Did you ever get caught passing a note in class? Or the more modern-day equivalent, were you ever caught sending a text message in class?

Imagine, for a moment, if that note came with the power of putting a force field around you so that the teacher couldn’t confiscate the note and read it out loud in front of the entire class.

In nature, plasmids are kind of like a note that is passed between different bacterial cells that also gives them superpowers such as resistance to antibiotics. Plasmids and their superpowers are workhorse tools in molecular biology that enable a wide range of powerful experiments.

A plasmid is a small, circular, double-stranded DNA molecule that is distinct from a cell’s chromosomal DNA. Plasmids are naturally found in bacteria, and they are also important scientific tools used in molecular biology for gene cloning, protein expression, luciferase reporter assays, genetic and RNA interference screens, and more.

In this article we’ll discuss the basics of DNA plasmids and explain why they are such versatile tools.

 

In this article:

Naturally occurring plasmids

Key features of a plasmid

Gene of interest

Promoter

Multiple cloning site

Selection marker

Plasmid uses

Molecular cloning

Protein expression

Luciferase reporter assays

Genetic and RNA interference screens

References

 

Naturally occurring plasmids

Plasmids, also referred to as vectors or constructs, are a means for sharing genetic information with other cells in a process called horizontal gene transfer (HGT). Why do bacteria transfer genes to other cells? Well, there’s a bunch of reasons for this kind of transfer.

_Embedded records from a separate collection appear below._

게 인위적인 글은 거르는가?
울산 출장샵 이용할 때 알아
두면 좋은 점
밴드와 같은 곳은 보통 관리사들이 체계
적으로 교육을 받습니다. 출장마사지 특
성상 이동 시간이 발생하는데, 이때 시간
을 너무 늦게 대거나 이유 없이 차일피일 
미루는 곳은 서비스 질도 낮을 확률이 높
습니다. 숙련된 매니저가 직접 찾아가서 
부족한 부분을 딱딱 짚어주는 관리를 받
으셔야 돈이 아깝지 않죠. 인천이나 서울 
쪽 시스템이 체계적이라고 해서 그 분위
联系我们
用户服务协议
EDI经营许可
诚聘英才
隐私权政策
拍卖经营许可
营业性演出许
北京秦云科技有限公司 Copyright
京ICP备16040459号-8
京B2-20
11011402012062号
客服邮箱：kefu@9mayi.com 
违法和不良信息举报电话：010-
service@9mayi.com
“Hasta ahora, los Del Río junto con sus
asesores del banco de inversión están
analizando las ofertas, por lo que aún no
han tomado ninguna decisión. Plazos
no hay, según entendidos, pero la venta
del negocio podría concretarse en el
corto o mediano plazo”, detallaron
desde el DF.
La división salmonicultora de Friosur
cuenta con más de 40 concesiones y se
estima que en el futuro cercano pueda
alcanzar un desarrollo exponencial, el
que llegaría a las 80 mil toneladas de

You can think about the world of microorganisms like a battlefield; bacteria are constantly fending off attackers or going on the attack themselves.

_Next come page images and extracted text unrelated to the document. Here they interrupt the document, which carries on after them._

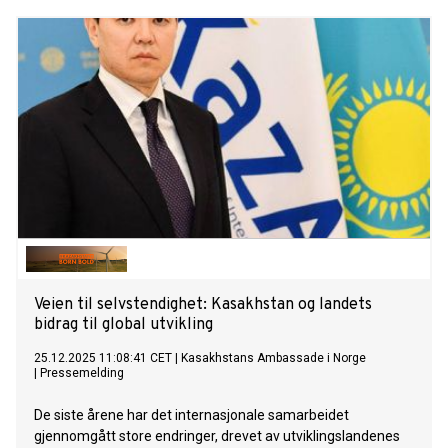
Kasakhstan, omtrent 740 km fra testområdet ved Lop Nor.
Signalets retning og ankomsttid er forenlig med en
hendelse i
Veien til selvstendighet: Kasakhstan og landets
bidrag til global utvikling
25.12.2025 11:08:41 CET
|
Kasakhstans Ambassade i Norge
|
Pressemelding
De siste årene har det internasjonale samarbeidet
gjennomgått store endringer, drevet av utviklingslandenes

A plasmid is a versatile tool for bacteria in this molecular warfare. It defends bacteria from the antibiotics of other attacking cells. Plasmids also enable bacteria to attack different types of bacteria and protect their clonal siblings from friendly fire.

Plasmids also have many other roles such as helping bacteria adapt to harsh environments, causing outbreaks of food poisoning, and even sending love notes to other bacteria instructing them to form a sex pilus between two cells for direct genetic transfer (Addgene, 2024).

Because plasmids have the ability to transfer genetic information to other bacteria, plasmids are an important functional tool used by scientists for a variety of experiments. Before we get to some of those experiments let’s discuss the basics of what makes a plasmid, a plasmid.

 

Key features of a plasmid

Scientists also use plasmids as research tools to generate specific biomolecules and carry out a variety of experiments.

There are a few key features of plasmids in molecular biology (Figure 1):

·         Gene of interest

·         Promoter

·         Selection marker

·         Origin of replication

·         Multiple cloning site

We’ll cover a few of these key features here, but if you’re interested in learning more about any of these then this article is a great reference.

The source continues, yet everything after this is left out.